Pelo elenco aqui reproduzido vê-se que a orientação da Corregedoria-Geral da Justiça aponta no sentido de que a isenção de emolumentos concedida à União e às suas autarquias é parcial, alcançando, apenas e tão somente, a parte devida ao Estado, à Carteira, ao Tribunal de Justiça e custeio do Registro Civil.
- Isenção federal sobre tributo estadual?
No ofício n. 24173/2016-MP, o sr. Coordenador de Incorporação – SPU – SP acena com a aplicação ao caso concreto do Decreto-Lei 1.537, de 13.4.1977.
Entretanto, o Decreto-Lei 1.537, de 13.4.1977, não poderia impor gratuidades ou imunidades sobre tributos estaduais, sob pena de rompimento do pacto federativo. Não se chega a proclamar administrativamente a inconstitucionalidade do “escolho da ditadura” em face da Nova Carta de 1988 – como chegou a fazer – e muito bem – a Dra. Fátima Vilas Boas Cruz em parecer oferecido no Processo CG 382/2004, ao qual ainda se aludirá. O caso, simplesmente, será de não recepção da regra na nova ordem constitucional inaugurada com a carta de 1988.

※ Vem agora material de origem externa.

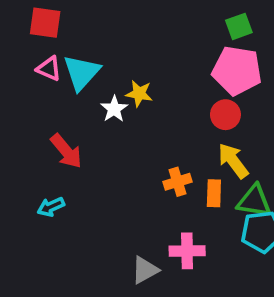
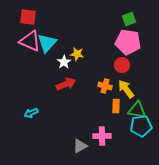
pink triangle: (49, 69) -> (30, 41), size x1.6
red arrow: (66, 151) -> (66, 84), moved, turned -72
orange cross: (178, 182) -> (105, 86), moved, turned 32

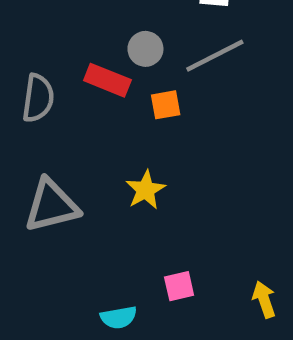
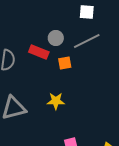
yellow star: (145, 190) -> (56, 101), turned 30

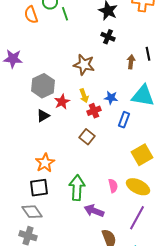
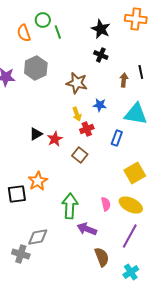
gray hexagon: (43, 86) -> (36, 68), moved
blue star: (111, 98) -> (100, 105), moved
red star: (62, 102) -> (55, 139), moved
black square: (39, 188) -> (17, 194), moved
gray diamond: (32, 212) -> (38, 237), moved, turned -65

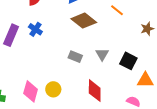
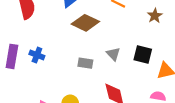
blue cross: (35, 29) -> (37, 55), moved

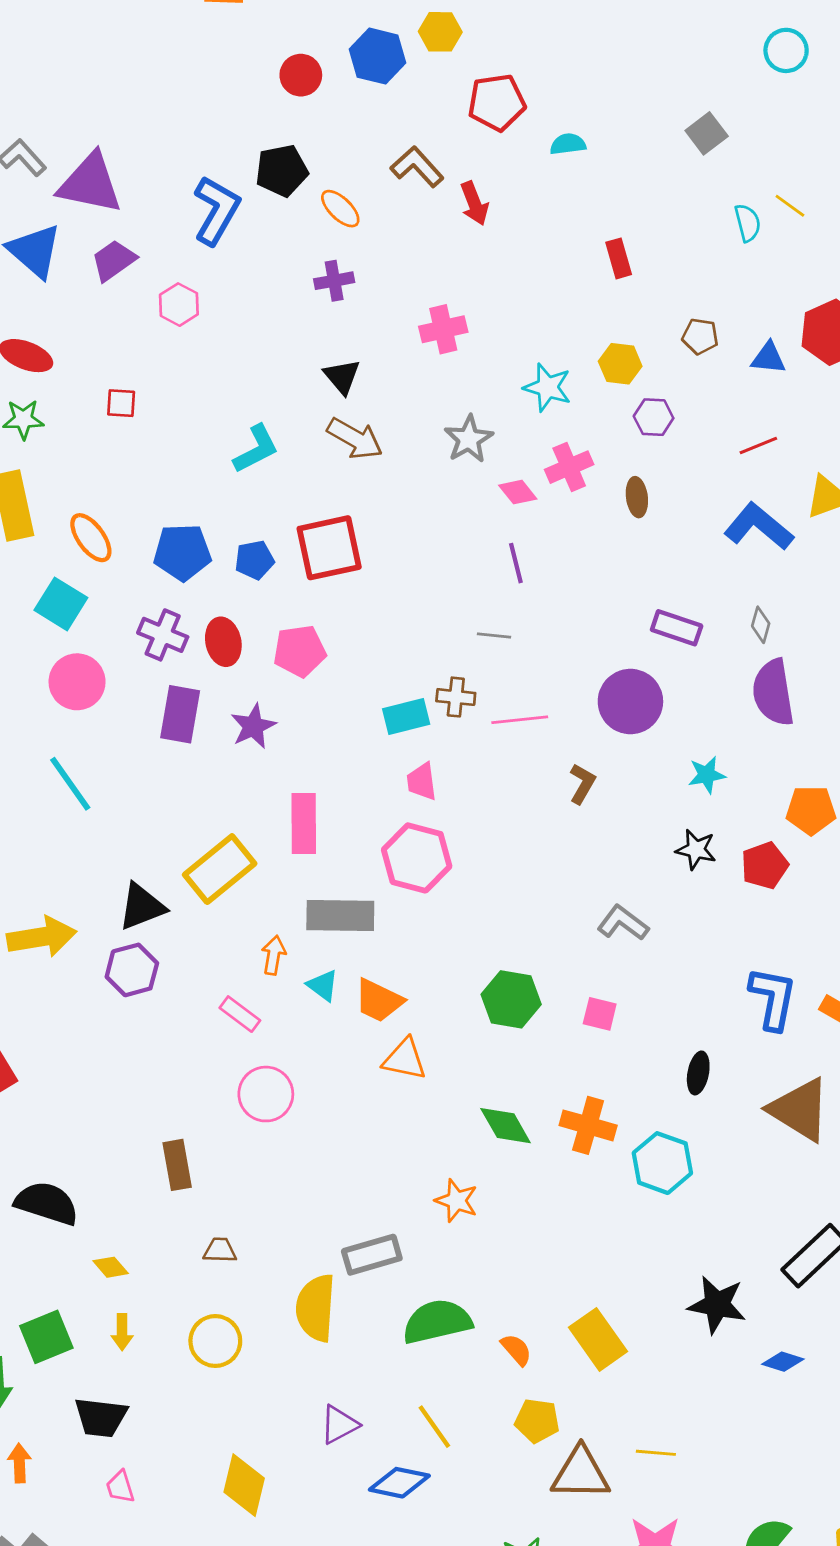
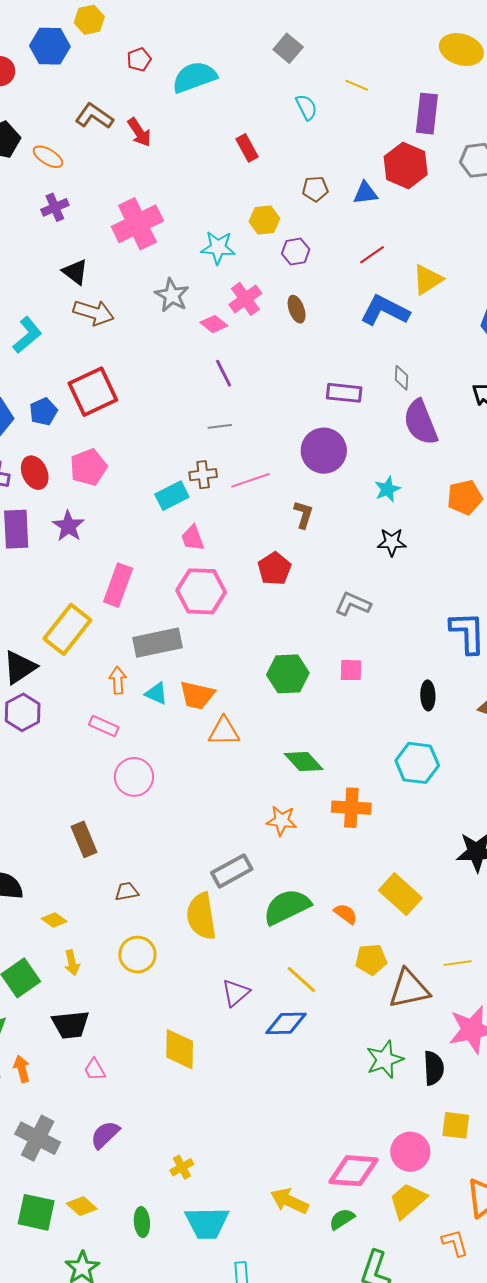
red pentagon: (497, 102) -> (139, 59), size x0.6
cyan semicircle: (568, 144) -> (194, 77), size x1.8
cyan semicircle: (748, 223) -> (306, 107), moved
pink cross: (443, 329) -> (137, 224), size x1.5
pink rectangle: (304, 823) -> (118, 585), turned 33
red pentagon: (765, 865) -> (274, 569), moved
orange cross: (588, 1125) -> (351, 808), moved

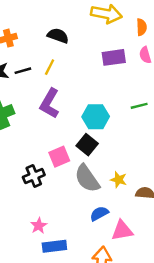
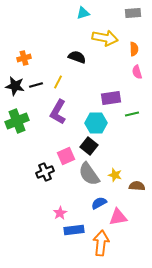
black semicircle: (58, 36) -> (77, 57), moved
purple rectangle: (114, 57) -> (111, 98), moved
pink star: (39, 226) -> (60, 213), moved
blue rectangle: (54, 246) -> (74, 230), moved

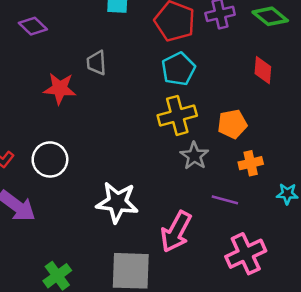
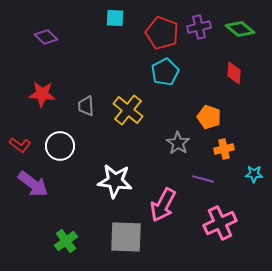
gray trapezoid: (96, 63) -> (86, 106), moved
red star: (60, 89) -> (42, 94), moved
yellow cross: (177, 115) -> (128, 110), moved, turned -36
orange pentagon: (232, 124) -> (209, 117), turned 30

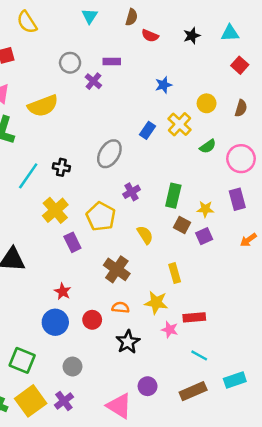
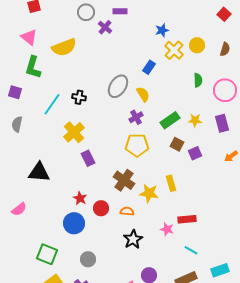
yellow cross: (179, 124) -> (174, 50), moved
green semicircle: (208, 146) -> (198, 80), turned -56
green rectangle: (173, 196) -> (170, 120), turned 42
yellow star: (205, 209) -> (195, 120), moved
yellow pentagon: (101, 216) -> (137, 145), moved, turned -30
yellow semicircle: (145, 235) -> (143, 94), moved
yellow star: (156, 303) -> (149, 193), moved
red circle: (92, 320) -> (101, 208), moved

O raciocínio parece claro e singelo. A Constituição Federal, em seu artigo 236, previu que “Lei federal estabelecerá normas gerais para fixação de emolumentos relativos aos atos praticados pelos serviços notariais e de registro” (§ 2º).
A competência para legislar sobre os tributos decorre da Constituição Federal (art. 24) e nos casos específicos da legislação concorrente, “a competência da União limitar-se-á a estabelecer normas gerais” (art. 24, § 1º).
Cada ente da federação possui competência para legislar sobre os próprios tributos. Veda-se a concessão de isenções ou reduções de tributos, conhecidos em doutrina como isenções heterônomas. A vedação decorre do texto constitucional:
Art. 151. É vedado à União:
III – instituir isenções de tributos da competência dos Estados, do Distrito Federal ou dos Municípios”.
Afasta-se, pela clareza da própria lei, a interminável controvérsia sobre o exato sentido de normas gerais tributárias. No caso concreto dos emolumentos, a própria constituição estabelece que a lei federal estará limitada pelo caráter de generalidade (art. 24, § 1º c.c. art. 236, § 2º da carta de 1988). A legislação estadual há de especializar e singularizar as regras gerais a partir dos lindes definidos em lei federal. Esta será necessária para dar plena eficácia ao comando constitucional.
A lei federal de que cogitamos veio a ser editada em 2000 e traz, em seu preâmbulo, justamente a definição de seu escopo: regular o § 2º do art. 236 da Constituição Federal, “mediante o estabelecimento de normas gerais para a fixação de emolumentos relativos aos atos praticados pelos serviços notariais e de registro”.
Aqui parece não haver qualquer dúvida a respeito do sentido de complementariedade das regras federais e estaduais no que tange aos emolumentos cartorários. A Lei 10.169, de 29 de dezembro de 2000, reza em seu art. 1º o seguinte:
Art. 1º Os Estados e o Distrito Federal fixarão o valor dos emolumentos relativos aos atos praticados pelos respectivos serviços notariais e de registro, observadas as normas desta Lei.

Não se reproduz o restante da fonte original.